**Records for this exercise**
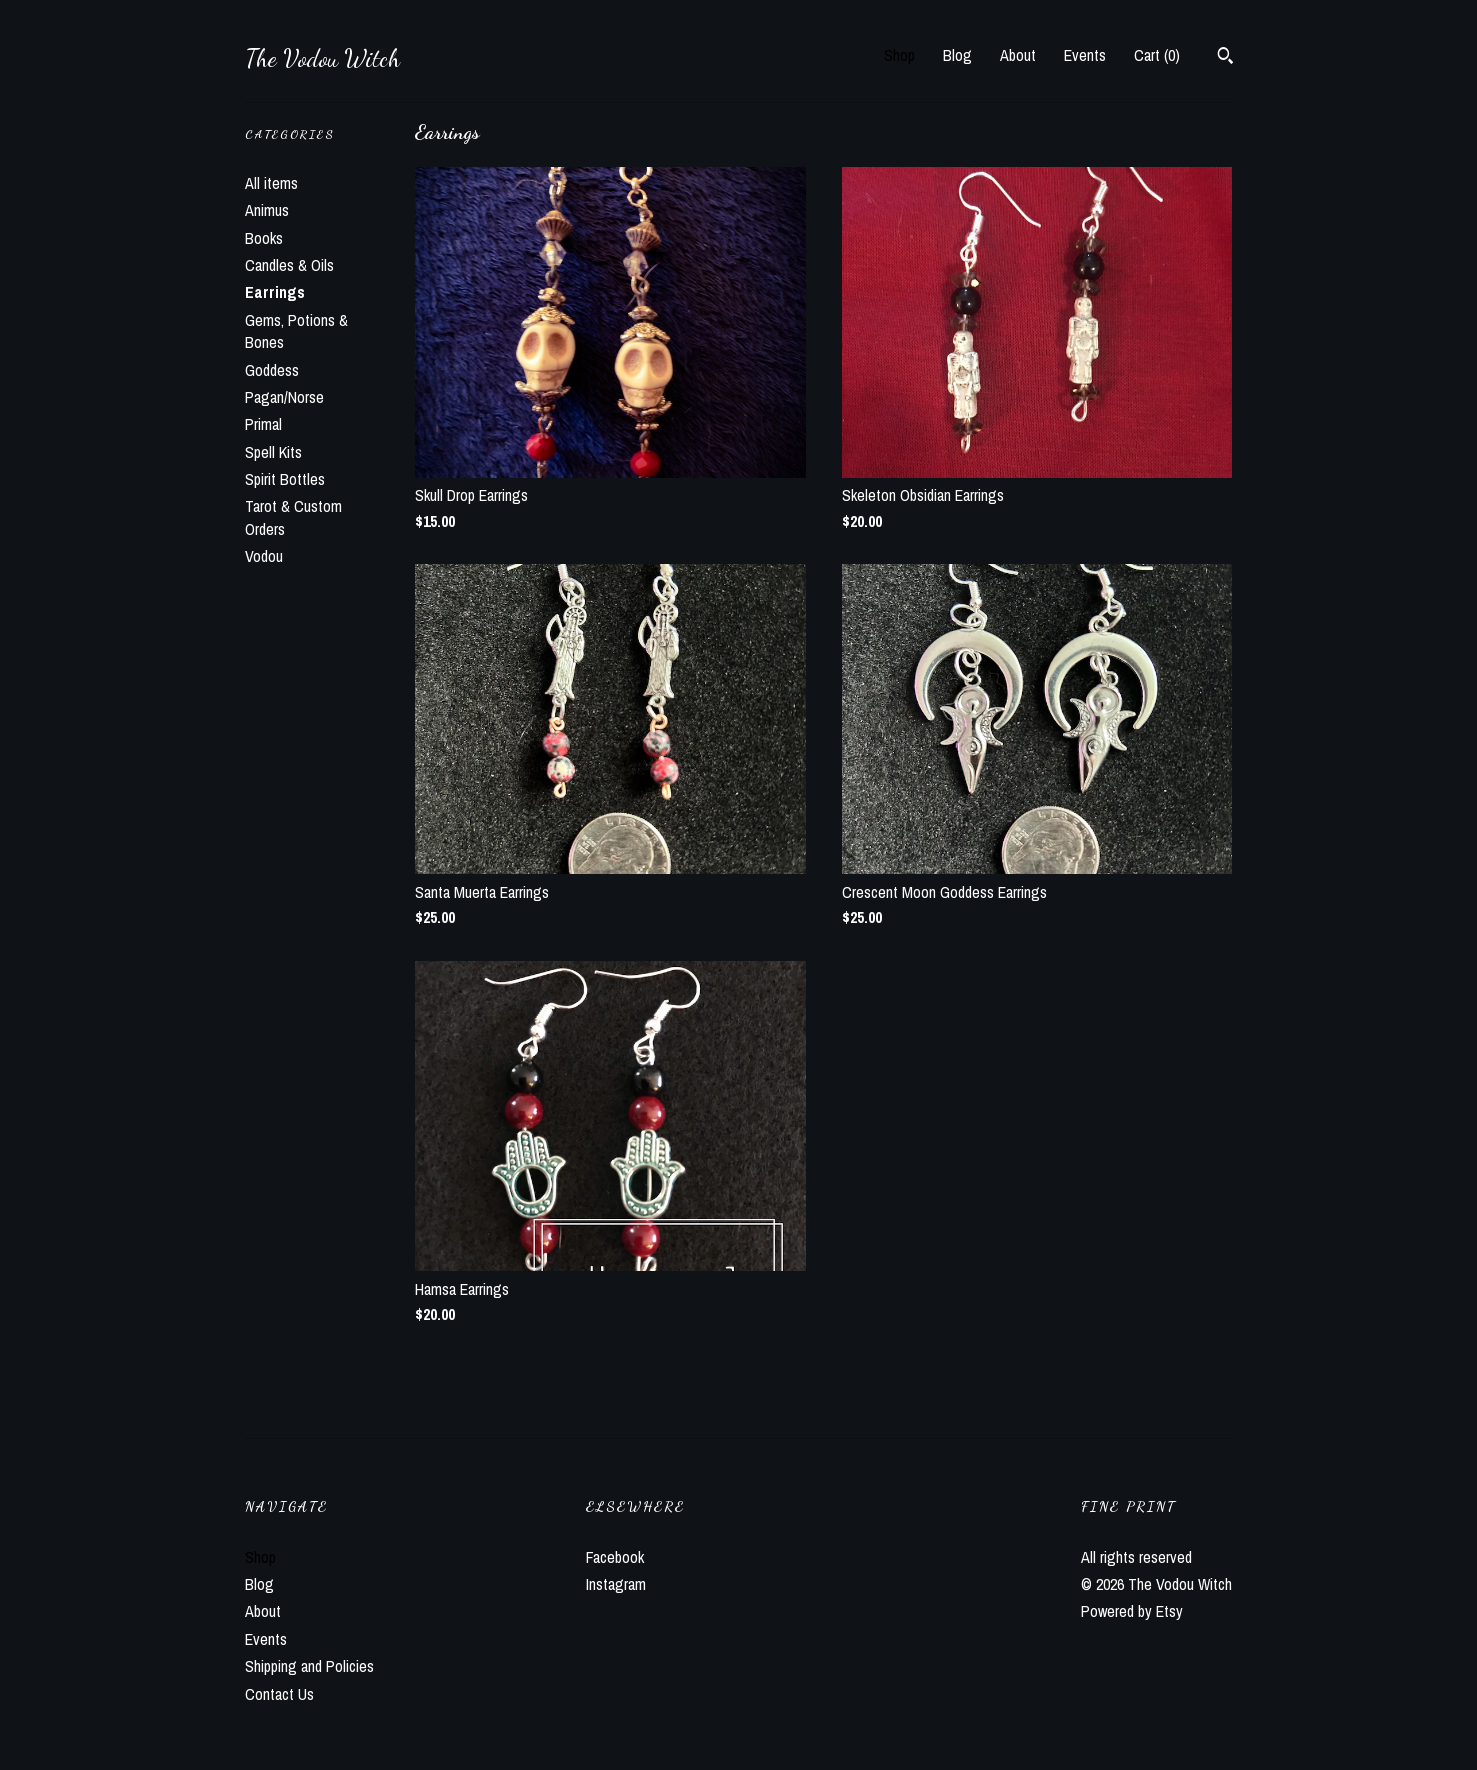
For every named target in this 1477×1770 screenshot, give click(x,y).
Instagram (616, 1584)
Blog (957, 55)
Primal (263, 424)
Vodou (264, 556)
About (1018, 55)
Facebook (615, 1557)
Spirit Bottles (285, 479)
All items (271, 183)
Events (1085, 55)
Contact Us (279, 1694)
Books (264, 238)
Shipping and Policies (309, 1666)
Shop (899, 55)
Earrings (275, 292)
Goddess (272, 370)
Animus (267, 210)
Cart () (1157, 55)
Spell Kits (273, 452)
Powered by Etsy (1132, 1611)
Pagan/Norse (284, 397)
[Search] (1225, 58)
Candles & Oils (289, 265)
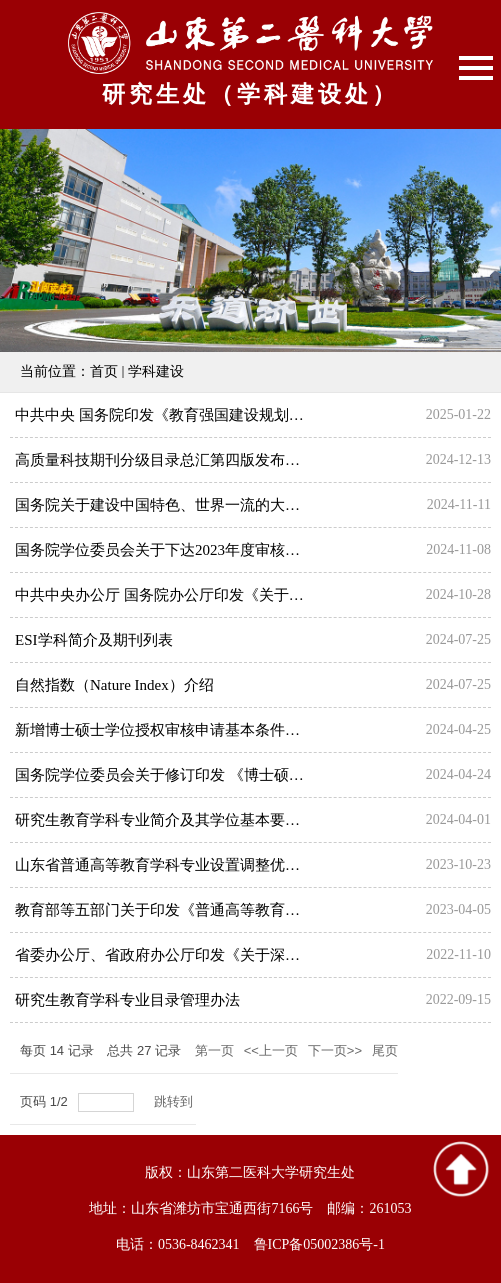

**Task goal**
Beginning with the line that contains "Primal (263, 424)", reproduce every line through the end of the records above exactly, leaving pictures out.

**Result of the task**
Primal (263, 424)
Vodou (264, 556)
About (1018, 55)
Facebook (615, 1557)
Spirit Bottles (285, 479)
All items (271, 183)
Events (1085, 55)
Contact Us (279, 1694)
Books (264, 238)
Shipping and Policies (309, 1666)
Shop (899, 55)
Earrings (275, 292)
Goddess (272, 370)
Animus (267, 210)
Cart () (1157, 55)
Spell Kits (273, 452)
Powered by Etsy (1132, 1611)
Pagan/Norse (284, 397)
[Search] (1225, 58)
Candles & Oils (289, 265)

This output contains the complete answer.